2. The pressurized medium for the cavities between the sealing gaps need not be supplied through the bearings.

3. The outer sealing ring has low mass, and consequently low moment of inertia, resulting in a closer adaptation to the vibrations of the flange.

4. An inner radial gap provides a larger utilized hydraulic area, which provides a higher loading capacity.

5. Energy consumption is lower, since the inner gap is closer to the center line.

BRIEF DESCRIPTION OF THE DRAWINGS

FIG. 1 shows a double-sided bearing arrangement as incorporated in the invention.

FIG. 2 shows an exposed and enlarged axial sealing ring, in which the pressure in the cavity is explained as a function of the geometry and the pressure applied to the pressure chamber by the pilot valve.

FIG. 3 shows an enlargement of the inner sealing ring, illustrating the drop of pressure of the medium along the radial gap.

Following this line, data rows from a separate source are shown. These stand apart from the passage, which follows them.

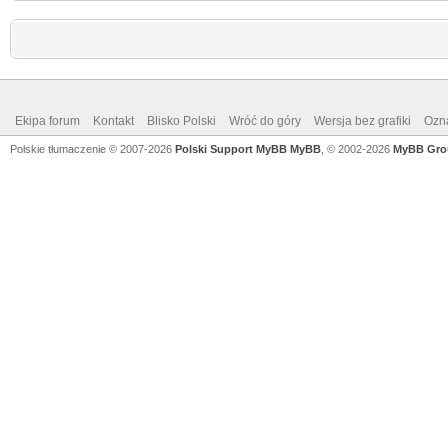
Ekipa forum
Kontakt
Blisko Polski
Wróć do góry
Wersja bez grafiki
Ozna
Polskie tłumaczenie © 2007-2026
Polski Support MyBB
MyBB
, © 2002-2026
MyBB Gro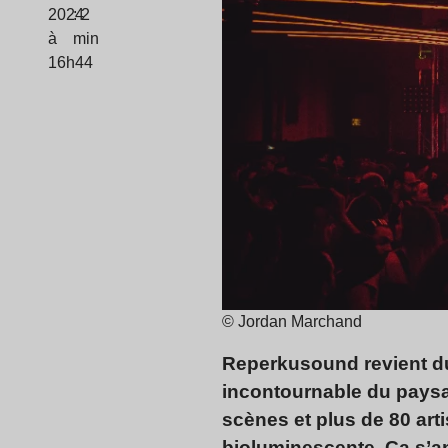
2024
: 2
à
min
16h44
© Jordan Marchand
Reperkusound revient du
incontournable du paysag
scènes et plus de 80 art
bioluminescente. Ça s’an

FIG. 4 shows a practical application of a double-sided bearing arrangement according to the invention.

DESCRIPTION OF THE PREFERRED EMBODIMENT

According to FIG. 1, the axle 1 or shaft is radially mounted or supported at a distance from one or both sides of a fixed flange 1a. In each of two axially opposed bearing housings, 4, 5, surrounding the flange 1a, there is an outer, axial sealing ring 2 and 3 respectively, which can be displaced within its outer pressure chamber, 4b and 5b, and sealed by means of the

seals

2a and 3a respectively. In each bearing

housing

4, 5, there is also an inner

radial sealing ring

4, 5, which forms an essentially fixed sealing gap, 8, 9 with the axle.

A hydraulic pressure medium is applied from the pumps 15 and 16, through the lines C and D to the cavities 10 and 11 formed between sealing gaps 2, 3 and 8,9, by the flange 1a, the axial sealing rings 2, 3, portions 4',5' of the

housing

4, 5 and the inner radial sealing rings 4a, 5a. This medium is expelled from the cavities through the fixed radial gaps 8, 9, and the adjustable outer, axial sealing gaps 6, 7, which causes a drop in pressure that affects the flange 1a. A hydraulic pilot valve 12, fed by pressure from the pump 14, driven by the motor 17, actuates the sealing rings 2, 3, through the lines A, B, to close the outer sealing gaps in proportion to the current axial load. For this control, the pilot valve is assisted by a sensor 13 which monitors the position of the axle. The evacuation flow is indicated in the figure by I, J and G, H respectively.

FIG. 2 shows an exposed and enlarged axial sealing ring, in which the pressure in the cavity is explained as a function of the geometry and the pressure applied to the pressure chamber by the pilot valve. In this way, the pilot valve can be programmed to keep the axle in a certain position irrespective of external loadings, and to adjust the position of the axle during operation.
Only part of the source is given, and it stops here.